Take the data below and filter it for lines containing the word "الاحتلال"; show each line found.

Transcribed page contents
---------------

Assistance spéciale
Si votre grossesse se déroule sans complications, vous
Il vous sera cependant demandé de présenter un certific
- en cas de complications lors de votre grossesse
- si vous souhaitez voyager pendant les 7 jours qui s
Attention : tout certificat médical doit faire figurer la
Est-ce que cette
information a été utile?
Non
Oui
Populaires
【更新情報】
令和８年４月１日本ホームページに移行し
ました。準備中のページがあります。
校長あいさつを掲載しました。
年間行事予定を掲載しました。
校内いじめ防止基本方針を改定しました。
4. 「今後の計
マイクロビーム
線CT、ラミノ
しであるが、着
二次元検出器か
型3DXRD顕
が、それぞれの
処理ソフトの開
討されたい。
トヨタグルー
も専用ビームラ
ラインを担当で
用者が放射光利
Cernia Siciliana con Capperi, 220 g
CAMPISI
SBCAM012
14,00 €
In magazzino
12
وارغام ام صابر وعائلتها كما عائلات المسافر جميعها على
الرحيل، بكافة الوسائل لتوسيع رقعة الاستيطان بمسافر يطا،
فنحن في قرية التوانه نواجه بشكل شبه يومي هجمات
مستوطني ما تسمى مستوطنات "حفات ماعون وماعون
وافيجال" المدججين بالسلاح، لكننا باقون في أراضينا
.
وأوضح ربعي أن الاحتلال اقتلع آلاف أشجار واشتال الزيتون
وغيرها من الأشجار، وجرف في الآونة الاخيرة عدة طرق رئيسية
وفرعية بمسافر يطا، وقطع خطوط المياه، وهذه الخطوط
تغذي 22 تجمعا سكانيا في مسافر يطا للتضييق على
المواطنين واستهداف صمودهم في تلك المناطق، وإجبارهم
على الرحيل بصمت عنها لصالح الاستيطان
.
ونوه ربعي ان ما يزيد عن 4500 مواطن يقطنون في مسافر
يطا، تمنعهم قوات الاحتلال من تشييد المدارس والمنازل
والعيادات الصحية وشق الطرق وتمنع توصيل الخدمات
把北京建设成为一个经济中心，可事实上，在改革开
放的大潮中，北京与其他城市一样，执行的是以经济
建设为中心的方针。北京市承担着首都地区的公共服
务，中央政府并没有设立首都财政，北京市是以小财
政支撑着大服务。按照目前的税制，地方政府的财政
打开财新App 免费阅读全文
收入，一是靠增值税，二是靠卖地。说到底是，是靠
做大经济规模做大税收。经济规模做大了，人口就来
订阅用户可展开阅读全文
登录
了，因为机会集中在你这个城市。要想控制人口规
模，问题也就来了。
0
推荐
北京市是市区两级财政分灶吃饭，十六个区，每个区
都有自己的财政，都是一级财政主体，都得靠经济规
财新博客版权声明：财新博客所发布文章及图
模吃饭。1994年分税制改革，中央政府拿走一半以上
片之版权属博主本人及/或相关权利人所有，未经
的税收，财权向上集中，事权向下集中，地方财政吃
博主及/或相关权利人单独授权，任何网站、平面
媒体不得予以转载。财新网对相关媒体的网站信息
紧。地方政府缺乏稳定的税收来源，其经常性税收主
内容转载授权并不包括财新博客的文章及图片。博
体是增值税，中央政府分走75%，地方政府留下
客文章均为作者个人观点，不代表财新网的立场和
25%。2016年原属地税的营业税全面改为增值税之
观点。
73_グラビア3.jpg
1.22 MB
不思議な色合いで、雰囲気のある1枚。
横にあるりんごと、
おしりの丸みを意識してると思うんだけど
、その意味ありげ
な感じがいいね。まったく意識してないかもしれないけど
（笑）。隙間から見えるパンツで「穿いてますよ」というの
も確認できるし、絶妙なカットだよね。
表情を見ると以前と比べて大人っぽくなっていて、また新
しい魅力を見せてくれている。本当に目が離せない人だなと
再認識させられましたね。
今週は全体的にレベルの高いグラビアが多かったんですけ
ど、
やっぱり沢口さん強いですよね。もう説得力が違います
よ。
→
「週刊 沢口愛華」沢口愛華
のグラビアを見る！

---------------

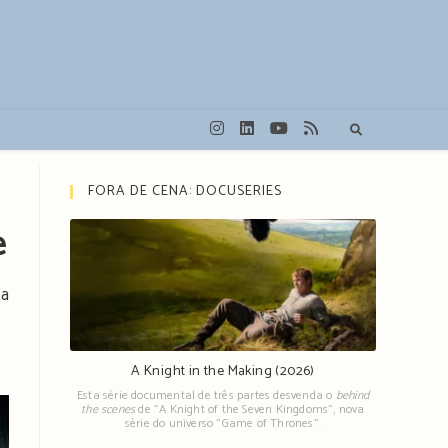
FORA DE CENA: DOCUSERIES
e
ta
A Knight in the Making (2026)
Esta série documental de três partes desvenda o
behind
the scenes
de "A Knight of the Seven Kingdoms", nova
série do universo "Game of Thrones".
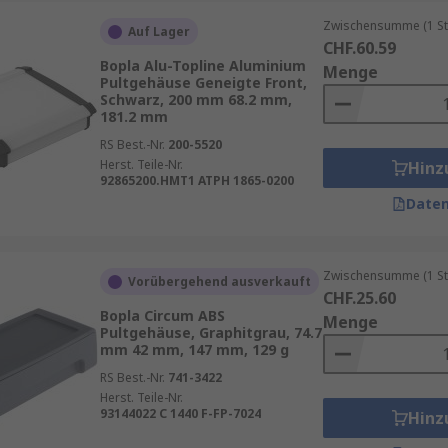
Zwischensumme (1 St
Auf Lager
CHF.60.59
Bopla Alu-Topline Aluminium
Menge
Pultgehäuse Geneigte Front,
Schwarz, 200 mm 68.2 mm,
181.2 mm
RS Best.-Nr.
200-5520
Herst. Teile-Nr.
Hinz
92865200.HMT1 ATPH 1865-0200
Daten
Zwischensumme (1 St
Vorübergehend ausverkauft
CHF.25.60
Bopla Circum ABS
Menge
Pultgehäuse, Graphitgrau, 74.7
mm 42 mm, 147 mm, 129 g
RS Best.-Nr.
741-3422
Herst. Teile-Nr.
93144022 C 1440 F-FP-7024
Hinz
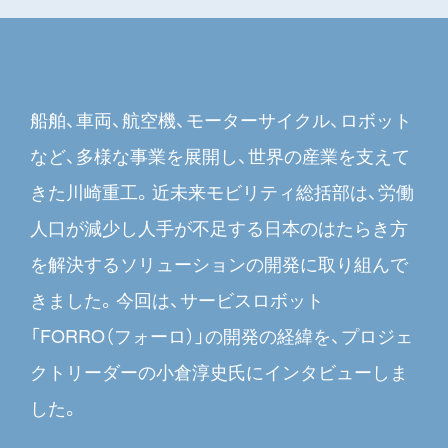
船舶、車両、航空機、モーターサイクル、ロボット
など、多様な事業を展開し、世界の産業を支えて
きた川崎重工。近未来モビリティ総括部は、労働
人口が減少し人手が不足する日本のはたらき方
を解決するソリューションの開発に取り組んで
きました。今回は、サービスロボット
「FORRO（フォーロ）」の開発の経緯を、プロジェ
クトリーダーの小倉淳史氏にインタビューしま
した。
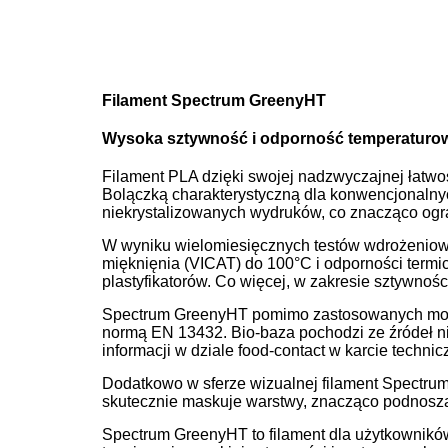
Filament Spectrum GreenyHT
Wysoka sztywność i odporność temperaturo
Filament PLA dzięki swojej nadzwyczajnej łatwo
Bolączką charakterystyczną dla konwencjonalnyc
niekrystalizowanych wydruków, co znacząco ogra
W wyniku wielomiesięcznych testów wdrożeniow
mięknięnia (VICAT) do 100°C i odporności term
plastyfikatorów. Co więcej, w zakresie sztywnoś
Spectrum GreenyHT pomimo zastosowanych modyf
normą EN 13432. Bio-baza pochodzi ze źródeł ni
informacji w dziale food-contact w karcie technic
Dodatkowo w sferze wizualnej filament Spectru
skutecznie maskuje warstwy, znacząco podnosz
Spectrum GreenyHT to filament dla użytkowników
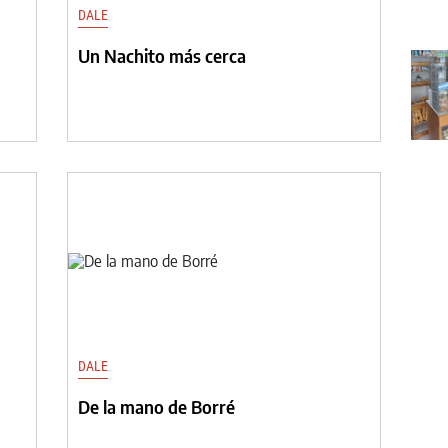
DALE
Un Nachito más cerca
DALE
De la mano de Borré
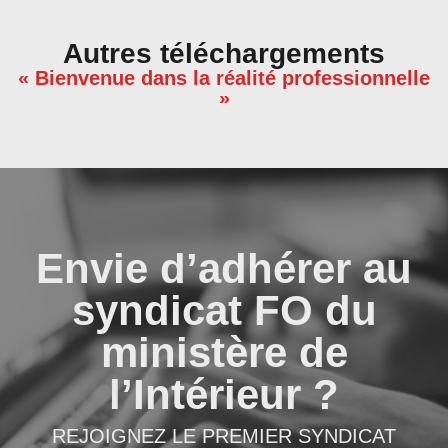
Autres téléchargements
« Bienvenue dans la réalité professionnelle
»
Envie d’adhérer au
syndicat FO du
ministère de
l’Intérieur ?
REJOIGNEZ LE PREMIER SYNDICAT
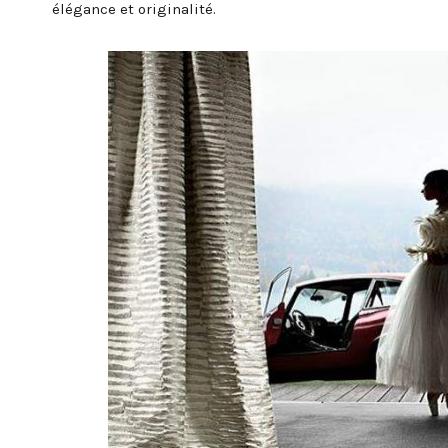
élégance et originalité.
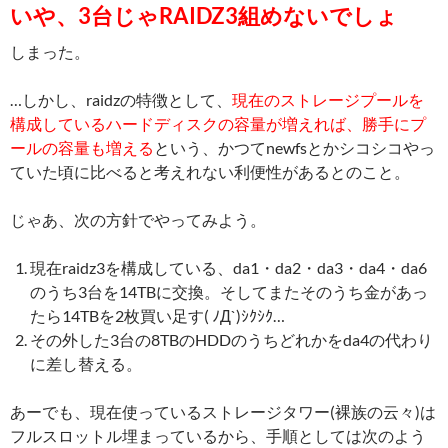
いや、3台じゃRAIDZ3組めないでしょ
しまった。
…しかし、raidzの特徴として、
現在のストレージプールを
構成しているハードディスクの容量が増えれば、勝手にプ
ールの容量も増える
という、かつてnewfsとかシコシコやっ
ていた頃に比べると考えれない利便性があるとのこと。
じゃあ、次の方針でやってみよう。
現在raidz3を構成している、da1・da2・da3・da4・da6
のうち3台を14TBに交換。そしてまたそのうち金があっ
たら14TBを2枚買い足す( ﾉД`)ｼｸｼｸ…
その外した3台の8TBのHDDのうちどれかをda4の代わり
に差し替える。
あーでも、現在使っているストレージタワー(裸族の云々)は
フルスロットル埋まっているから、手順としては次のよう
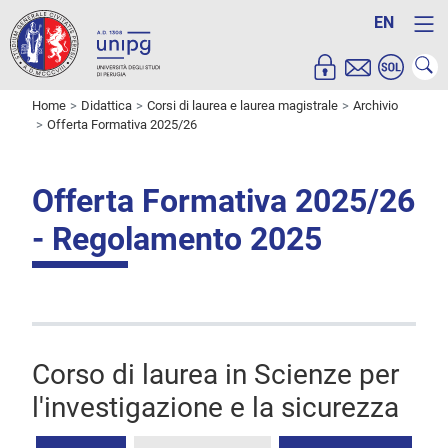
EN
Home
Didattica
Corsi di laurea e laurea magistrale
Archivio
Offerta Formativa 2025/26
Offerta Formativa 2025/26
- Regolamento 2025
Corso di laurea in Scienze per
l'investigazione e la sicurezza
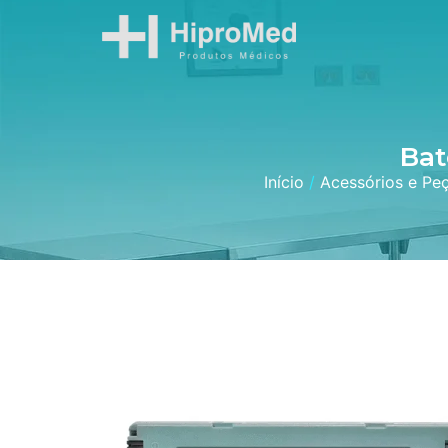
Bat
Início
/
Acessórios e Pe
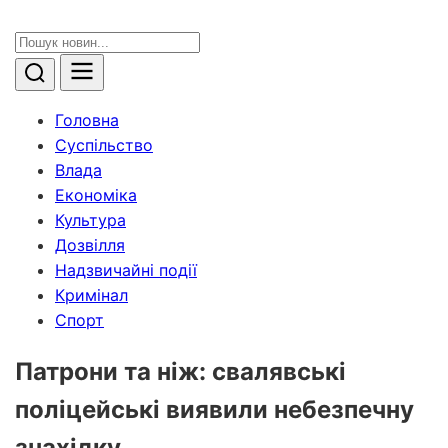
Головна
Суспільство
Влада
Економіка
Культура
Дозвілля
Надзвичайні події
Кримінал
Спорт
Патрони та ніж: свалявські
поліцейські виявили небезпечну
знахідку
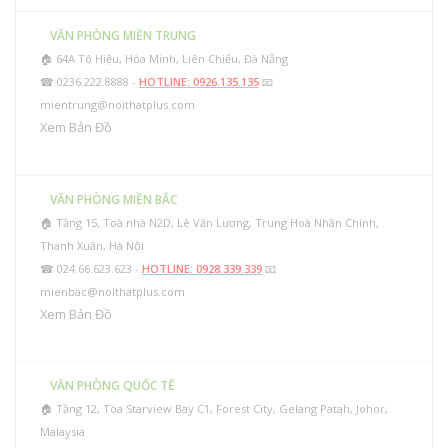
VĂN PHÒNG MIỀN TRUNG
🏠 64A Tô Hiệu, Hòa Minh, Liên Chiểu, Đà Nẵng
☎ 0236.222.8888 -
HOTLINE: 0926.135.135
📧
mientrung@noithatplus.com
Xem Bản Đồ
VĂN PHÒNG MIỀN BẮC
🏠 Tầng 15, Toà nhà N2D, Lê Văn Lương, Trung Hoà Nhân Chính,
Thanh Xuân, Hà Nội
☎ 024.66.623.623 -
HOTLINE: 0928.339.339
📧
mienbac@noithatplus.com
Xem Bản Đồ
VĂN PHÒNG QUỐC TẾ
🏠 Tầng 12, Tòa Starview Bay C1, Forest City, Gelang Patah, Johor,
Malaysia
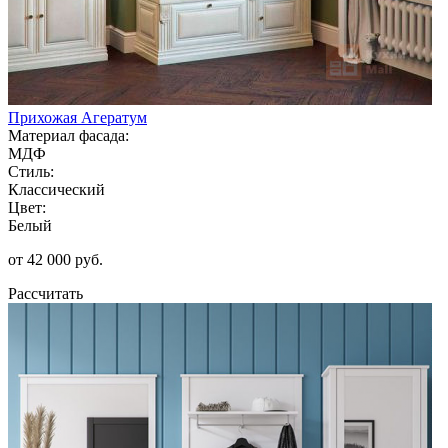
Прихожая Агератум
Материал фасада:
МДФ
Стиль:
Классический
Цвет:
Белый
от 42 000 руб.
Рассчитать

---------------

§ Solution to the exercise:
وأوضح ربعي أن الاحتلال اقتلع آلاف أشجار واشتال الزيتون
يطا، تمنعهم قوات الاحتلال من تشييد المدارس والمنازل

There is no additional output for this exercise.